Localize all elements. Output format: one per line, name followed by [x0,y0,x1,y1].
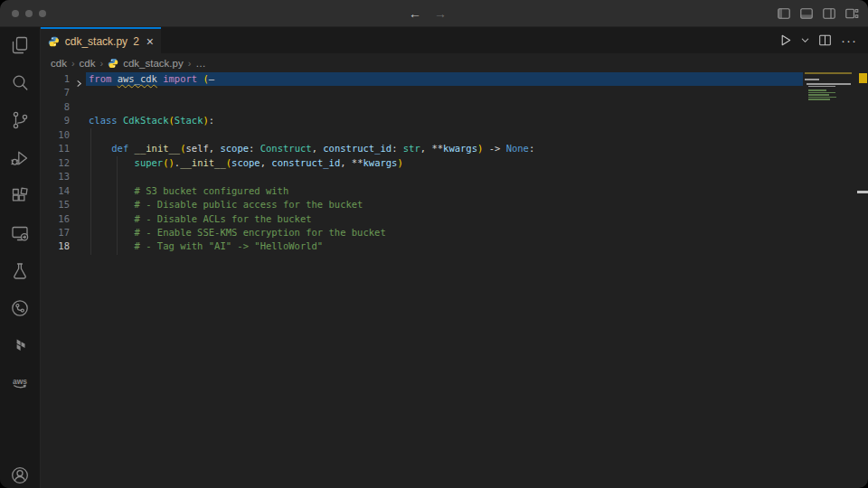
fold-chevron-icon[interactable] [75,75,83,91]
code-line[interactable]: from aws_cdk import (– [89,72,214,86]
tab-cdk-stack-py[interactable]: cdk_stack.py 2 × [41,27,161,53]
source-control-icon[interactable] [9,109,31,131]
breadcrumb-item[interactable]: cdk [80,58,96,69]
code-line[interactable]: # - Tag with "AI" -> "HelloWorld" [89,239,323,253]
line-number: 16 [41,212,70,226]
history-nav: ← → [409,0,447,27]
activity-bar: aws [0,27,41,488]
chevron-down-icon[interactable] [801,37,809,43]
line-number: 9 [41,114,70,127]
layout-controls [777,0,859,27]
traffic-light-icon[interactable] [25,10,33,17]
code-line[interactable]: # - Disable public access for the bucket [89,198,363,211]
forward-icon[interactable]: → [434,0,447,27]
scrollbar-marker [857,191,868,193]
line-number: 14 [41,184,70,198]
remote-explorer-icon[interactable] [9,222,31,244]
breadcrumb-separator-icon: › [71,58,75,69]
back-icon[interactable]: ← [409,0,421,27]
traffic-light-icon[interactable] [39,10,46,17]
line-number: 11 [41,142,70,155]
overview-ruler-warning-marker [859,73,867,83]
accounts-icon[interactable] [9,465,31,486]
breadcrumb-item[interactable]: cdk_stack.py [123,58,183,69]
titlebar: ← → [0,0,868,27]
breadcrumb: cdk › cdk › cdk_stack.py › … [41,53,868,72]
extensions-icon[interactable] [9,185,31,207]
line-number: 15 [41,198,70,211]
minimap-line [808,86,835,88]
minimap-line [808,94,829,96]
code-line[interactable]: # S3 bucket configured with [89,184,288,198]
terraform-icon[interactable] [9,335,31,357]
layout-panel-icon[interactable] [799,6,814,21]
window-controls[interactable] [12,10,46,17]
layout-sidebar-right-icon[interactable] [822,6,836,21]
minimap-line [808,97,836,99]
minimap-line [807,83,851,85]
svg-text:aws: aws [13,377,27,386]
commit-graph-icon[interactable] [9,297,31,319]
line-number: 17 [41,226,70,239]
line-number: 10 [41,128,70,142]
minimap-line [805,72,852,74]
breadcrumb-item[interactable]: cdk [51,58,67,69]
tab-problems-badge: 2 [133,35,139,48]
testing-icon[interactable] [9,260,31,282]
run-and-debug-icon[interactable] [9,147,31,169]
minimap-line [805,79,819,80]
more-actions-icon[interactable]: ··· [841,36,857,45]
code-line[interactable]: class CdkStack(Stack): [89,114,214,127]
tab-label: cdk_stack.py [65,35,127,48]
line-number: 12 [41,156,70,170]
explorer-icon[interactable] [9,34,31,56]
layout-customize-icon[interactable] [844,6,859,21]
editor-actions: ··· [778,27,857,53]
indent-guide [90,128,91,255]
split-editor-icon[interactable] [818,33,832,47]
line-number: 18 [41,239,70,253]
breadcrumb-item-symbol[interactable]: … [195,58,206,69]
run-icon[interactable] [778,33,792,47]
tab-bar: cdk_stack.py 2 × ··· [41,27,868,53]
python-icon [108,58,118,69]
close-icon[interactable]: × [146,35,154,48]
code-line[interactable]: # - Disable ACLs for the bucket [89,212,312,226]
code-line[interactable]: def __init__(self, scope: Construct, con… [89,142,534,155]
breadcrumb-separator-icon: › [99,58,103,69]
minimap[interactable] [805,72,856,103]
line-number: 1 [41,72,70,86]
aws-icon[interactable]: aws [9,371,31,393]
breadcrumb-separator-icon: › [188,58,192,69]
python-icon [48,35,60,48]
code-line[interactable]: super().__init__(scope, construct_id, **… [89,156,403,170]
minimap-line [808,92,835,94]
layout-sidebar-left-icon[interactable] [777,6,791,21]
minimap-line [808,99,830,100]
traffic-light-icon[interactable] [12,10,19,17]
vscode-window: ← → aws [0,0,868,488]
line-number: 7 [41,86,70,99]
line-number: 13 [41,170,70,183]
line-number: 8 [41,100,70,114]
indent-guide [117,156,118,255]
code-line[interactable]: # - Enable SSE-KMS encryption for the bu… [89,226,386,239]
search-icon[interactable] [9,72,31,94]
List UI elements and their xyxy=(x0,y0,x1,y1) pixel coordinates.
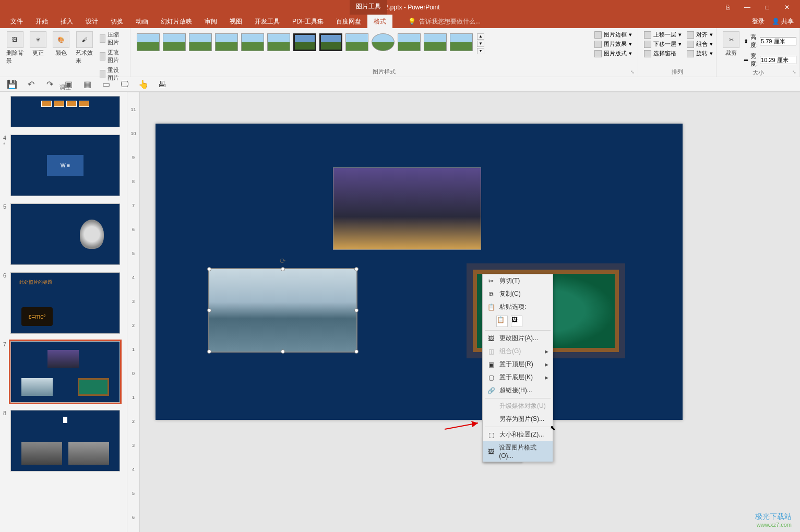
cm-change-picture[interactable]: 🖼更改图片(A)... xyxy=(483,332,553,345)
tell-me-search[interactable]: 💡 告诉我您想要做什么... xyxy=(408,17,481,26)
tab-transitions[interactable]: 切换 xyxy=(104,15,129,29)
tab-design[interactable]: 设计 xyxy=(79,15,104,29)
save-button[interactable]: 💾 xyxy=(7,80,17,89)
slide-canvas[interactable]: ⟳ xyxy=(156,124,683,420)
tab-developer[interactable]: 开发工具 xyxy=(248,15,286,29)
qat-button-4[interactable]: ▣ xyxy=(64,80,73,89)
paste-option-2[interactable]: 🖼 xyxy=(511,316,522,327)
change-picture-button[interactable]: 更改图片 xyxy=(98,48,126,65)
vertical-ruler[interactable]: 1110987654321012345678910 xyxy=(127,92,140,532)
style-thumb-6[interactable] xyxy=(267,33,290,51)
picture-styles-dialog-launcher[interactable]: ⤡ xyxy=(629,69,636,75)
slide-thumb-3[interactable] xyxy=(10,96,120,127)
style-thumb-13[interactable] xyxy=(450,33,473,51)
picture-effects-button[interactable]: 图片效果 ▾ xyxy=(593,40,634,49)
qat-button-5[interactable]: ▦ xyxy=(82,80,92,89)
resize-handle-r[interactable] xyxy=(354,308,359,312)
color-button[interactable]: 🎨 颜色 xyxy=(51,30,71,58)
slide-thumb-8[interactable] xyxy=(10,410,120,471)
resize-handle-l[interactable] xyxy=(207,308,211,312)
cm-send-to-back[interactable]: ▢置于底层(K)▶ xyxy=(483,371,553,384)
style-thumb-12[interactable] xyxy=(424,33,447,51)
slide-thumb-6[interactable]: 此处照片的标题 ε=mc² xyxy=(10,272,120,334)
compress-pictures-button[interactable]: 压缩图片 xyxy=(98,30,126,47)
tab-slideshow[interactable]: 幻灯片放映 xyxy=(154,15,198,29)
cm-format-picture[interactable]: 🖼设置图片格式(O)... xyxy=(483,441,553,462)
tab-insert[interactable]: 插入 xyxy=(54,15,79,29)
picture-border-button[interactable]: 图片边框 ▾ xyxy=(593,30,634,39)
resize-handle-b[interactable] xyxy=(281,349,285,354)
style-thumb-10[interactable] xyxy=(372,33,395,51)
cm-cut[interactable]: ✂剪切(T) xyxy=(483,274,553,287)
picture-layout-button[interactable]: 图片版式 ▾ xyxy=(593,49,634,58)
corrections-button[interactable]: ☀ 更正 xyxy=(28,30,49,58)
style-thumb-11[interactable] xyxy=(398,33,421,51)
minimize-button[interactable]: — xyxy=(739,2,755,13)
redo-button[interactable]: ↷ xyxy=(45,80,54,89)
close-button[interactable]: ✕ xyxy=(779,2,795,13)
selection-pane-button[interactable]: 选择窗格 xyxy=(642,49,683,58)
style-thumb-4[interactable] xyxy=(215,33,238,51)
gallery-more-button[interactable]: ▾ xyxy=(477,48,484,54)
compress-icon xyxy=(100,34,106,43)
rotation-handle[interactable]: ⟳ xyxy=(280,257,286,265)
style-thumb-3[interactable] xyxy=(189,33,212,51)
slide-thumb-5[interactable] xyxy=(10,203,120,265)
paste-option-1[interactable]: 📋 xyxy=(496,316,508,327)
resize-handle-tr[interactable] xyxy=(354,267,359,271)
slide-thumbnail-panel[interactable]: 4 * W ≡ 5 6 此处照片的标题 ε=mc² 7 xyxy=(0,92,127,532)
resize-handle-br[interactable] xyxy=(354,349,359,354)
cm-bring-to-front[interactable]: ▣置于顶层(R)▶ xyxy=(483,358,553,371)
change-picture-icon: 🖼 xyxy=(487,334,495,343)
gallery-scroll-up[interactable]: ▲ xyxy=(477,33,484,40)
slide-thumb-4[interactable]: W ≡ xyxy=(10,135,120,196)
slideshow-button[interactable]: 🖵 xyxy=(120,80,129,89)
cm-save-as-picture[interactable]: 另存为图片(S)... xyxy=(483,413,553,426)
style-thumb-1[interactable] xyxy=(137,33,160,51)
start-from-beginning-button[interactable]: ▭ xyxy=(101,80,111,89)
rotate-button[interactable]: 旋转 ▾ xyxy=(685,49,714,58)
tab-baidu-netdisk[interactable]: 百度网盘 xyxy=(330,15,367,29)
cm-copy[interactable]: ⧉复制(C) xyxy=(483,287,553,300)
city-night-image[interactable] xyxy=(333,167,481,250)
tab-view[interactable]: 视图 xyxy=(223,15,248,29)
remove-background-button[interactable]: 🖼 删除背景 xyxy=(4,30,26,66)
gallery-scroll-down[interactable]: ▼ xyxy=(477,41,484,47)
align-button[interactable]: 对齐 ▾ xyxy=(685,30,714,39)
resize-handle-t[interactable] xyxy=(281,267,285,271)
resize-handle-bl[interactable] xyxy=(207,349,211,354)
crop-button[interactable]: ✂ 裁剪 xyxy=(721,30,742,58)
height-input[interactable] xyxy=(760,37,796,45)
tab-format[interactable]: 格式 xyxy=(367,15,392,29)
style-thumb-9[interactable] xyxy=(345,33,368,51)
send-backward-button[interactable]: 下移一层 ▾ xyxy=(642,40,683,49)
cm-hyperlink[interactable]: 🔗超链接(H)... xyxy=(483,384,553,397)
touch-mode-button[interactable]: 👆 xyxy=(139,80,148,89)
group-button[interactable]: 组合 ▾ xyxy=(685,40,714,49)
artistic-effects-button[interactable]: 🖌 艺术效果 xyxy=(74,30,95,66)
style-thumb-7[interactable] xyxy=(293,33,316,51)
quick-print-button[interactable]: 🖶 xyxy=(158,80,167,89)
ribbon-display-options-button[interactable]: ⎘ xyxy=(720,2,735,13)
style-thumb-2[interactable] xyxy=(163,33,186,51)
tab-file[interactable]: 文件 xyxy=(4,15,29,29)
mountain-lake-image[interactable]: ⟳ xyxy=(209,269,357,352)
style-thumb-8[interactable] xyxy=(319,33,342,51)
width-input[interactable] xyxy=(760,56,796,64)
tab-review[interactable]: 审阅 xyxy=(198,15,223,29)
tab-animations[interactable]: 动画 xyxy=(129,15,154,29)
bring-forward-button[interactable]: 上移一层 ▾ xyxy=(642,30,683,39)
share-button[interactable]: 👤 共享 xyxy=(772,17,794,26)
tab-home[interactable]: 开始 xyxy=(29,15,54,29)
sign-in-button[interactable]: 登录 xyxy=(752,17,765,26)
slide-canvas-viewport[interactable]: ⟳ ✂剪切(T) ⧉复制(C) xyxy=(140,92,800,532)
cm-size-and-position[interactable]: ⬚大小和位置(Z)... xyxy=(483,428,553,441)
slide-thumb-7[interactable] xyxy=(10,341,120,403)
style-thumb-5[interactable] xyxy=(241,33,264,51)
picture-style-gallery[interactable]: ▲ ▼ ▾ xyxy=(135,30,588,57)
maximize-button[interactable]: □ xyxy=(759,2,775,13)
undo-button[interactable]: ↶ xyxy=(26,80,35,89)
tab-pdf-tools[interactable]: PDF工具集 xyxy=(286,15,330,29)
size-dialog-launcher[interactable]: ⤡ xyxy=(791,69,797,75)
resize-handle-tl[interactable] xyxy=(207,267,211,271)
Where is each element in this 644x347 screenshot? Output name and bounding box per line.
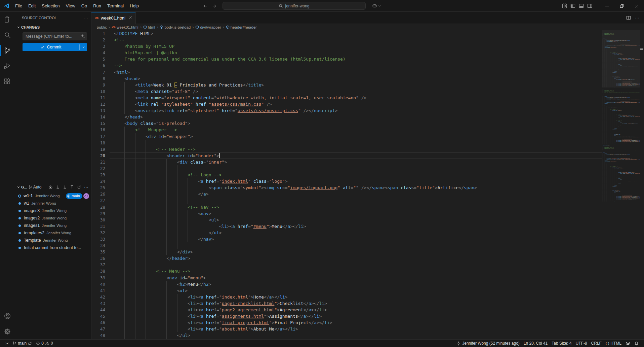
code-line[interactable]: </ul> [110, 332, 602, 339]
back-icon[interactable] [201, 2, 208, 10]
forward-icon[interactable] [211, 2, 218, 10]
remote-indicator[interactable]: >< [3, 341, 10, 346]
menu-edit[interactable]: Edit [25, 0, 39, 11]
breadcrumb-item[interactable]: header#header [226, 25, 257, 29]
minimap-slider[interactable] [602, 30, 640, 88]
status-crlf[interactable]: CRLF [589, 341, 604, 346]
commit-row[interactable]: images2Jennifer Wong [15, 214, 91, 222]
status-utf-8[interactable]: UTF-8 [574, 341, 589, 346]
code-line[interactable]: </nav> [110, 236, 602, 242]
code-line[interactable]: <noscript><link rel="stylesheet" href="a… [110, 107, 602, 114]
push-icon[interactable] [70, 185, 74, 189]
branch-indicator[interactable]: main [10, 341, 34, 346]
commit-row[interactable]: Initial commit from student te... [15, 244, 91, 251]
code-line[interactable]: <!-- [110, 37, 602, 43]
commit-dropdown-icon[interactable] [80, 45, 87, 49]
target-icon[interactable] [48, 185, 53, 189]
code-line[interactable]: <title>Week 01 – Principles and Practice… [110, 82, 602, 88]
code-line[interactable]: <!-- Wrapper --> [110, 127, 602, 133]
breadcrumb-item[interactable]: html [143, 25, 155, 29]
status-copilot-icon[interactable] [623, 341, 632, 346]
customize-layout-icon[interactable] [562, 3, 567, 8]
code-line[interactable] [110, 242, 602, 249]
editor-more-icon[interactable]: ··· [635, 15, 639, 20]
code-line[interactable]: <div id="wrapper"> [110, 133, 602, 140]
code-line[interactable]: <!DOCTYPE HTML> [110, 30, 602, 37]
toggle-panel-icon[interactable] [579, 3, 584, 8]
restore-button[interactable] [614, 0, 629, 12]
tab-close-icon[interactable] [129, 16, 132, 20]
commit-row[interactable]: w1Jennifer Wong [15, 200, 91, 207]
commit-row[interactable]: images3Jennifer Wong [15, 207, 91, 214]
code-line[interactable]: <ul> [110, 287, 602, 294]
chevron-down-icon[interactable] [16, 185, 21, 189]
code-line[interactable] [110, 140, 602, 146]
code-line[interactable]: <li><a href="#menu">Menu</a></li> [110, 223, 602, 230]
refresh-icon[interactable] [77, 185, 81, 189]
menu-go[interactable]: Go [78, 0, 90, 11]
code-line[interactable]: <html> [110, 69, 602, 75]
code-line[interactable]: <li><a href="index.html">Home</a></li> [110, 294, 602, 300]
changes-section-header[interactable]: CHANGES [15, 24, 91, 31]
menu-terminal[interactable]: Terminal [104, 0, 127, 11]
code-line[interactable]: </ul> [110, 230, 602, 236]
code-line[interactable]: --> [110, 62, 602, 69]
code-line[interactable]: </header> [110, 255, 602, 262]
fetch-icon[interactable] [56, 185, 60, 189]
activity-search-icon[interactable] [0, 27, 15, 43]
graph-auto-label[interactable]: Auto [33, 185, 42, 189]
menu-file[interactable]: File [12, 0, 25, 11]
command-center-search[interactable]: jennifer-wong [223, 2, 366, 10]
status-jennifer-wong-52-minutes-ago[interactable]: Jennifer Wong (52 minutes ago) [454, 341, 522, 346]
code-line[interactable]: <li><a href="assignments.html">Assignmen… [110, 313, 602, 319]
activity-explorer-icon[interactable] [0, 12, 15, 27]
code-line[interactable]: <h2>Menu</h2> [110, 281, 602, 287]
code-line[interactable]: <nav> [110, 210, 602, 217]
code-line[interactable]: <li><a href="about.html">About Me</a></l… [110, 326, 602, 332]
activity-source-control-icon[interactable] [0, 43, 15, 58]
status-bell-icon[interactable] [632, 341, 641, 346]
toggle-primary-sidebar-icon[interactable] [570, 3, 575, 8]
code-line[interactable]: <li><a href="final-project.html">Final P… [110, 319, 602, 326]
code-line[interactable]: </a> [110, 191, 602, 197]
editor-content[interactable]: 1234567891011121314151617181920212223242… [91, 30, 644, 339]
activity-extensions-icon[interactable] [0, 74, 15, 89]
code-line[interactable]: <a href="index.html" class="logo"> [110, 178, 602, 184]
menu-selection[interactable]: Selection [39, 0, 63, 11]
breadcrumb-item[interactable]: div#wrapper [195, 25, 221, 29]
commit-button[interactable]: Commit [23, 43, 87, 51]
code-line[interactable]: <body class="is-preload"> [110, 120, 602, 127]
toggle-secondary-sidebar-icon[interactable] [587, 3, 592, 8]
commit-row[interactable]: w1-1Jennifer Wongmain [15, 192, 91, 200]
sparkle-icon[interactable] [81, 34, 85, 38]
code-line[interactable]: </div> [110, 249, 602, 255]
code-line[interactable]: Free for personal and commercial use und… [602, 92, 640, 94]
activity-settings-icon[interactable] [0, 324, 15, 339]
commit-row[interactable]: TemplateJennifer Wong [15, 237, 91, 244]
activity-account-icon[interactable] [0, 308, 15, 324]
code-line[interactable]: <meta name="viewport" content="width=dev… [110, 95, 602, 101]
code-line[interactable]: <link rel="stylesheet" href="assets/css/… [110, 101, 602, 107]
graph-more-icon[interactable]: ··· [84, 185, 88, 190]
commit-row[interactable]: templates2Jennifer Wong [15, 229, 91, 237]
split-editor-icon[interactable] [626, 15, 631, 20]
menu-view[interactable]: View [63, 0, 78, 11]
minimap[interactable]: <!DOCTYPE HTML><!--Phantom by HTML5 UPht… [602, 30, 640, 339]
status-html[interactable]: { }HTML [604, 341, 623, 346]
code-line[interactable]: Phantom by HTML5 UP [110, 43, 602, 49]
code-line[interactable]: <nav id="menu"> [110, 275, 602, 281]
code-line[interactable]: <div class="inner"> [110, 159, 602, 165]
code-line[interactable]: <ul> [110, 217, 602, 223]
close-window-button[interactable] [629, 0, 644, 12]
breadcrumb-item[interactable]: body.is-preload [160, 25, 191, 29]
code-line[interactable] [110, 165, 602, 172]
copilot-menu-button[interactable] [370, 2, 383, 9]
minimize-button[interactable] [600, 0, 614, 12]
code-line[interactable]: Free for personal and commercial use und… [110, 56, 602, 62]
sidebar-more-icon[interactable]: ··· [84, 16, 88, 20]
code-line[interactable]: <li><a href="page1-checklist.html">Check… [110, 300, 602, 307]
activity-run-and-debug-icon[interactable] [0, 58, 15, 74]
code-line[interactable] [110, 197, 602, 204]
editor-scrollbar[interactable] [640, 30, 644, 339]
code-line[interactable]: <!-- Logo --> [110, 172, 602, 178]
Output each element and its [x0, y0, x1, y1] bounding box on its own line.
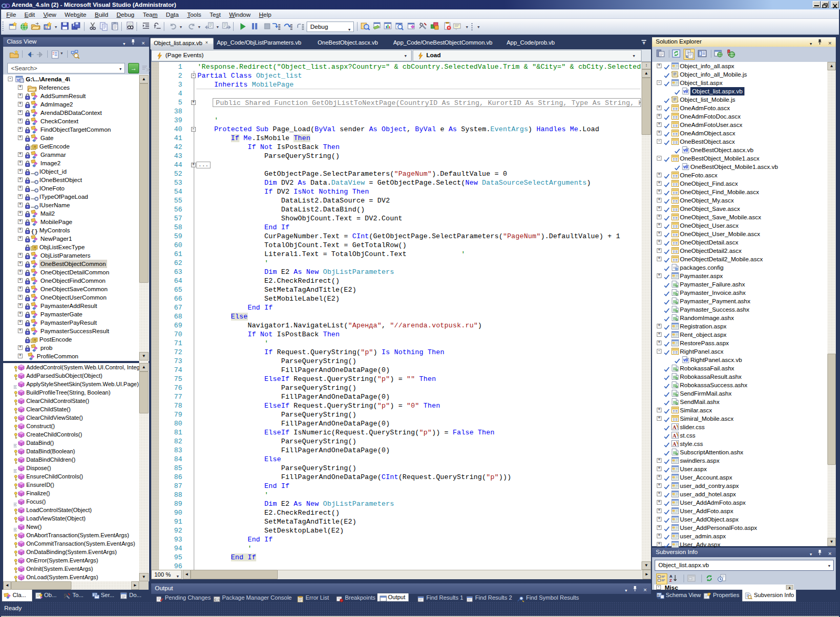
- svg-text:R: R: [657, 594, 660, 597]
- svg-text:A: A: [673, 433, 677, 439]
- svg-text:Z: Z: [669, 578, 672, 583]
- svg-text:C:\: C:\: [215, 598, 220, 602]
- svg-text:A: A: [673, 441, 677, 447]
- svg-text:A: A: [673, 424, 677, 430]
· · ·
## Task directions
Each line of the data above containing the string "guide" is to be copied.

## Your response
indent-guide [90,128,91,255]
indent-guide [117,156,118,255]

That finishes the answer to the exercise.